Page images and extracted text
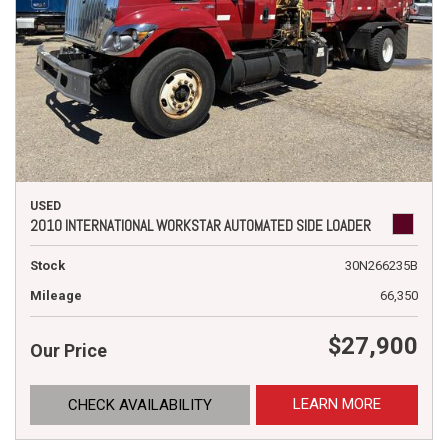
USED
2010 INTERNATIONAL WORKSTAR AUTOMATED SIDE LOADER
Stock
30N266235B
Mileage
66,350
$27,900
Our Price
LEARN MORE
CHECK AVAILABILITY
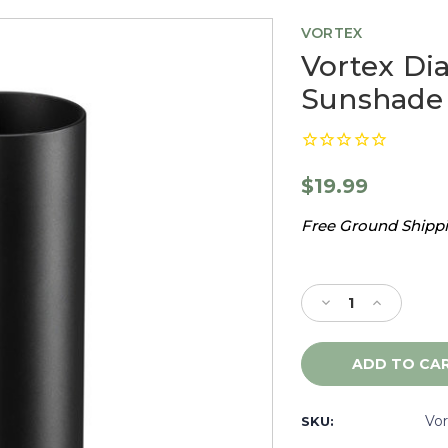
VORTEX
Vortex Di
Sunshade
$19.99
Free Ground Shippin
Current
Stock:
Decrease
Increase
Quantity
Quantity
of
of
Vortex
Vortex
Diamondback
Diamondb
Tactical
Tactical
4"
4"
Vo
SKU:
Sunshade
Sunshade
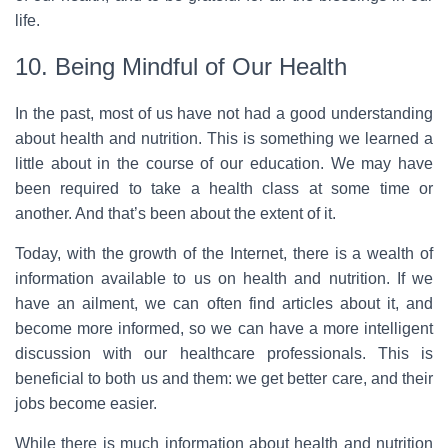
life.
10. Being Mindful of Our Health
In the past, most of us have not had a good understanding
about health and nutrition. This is something we learned a
little about in the course of our education. We may have
been required to take a health class at some time or
another. And that’s been about the extent of it.
Today, with the growth of the Internet, there is a wealth of
information available to us on health and nutrition. If we
have an ailment, we can often find articles about it, and
become more informed, so we can have a more intelligent
discussion with our healthcare professionals. This is
beneficial to both us and them: we get better care, and their
jobs become easier.
While there is much information about health and nutrition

- [EXERCISE OBJECTIVE]
The entries above hold the needed span. Transcribe exactly the lines from the one with "Today, with the" to the one with "beneficial to both", both included.

- [SOLUTION TO THIS PROBLEM]
Today, with the growth of the Internet, there is a wealth of
information available to us on health and nutrition. If we
have an ailment, we can often find articles about it, and
become more informed, so we can have a more intelligent
discussion with our healthcare professionals. This is
beneficial to both us and them: we get better care, and their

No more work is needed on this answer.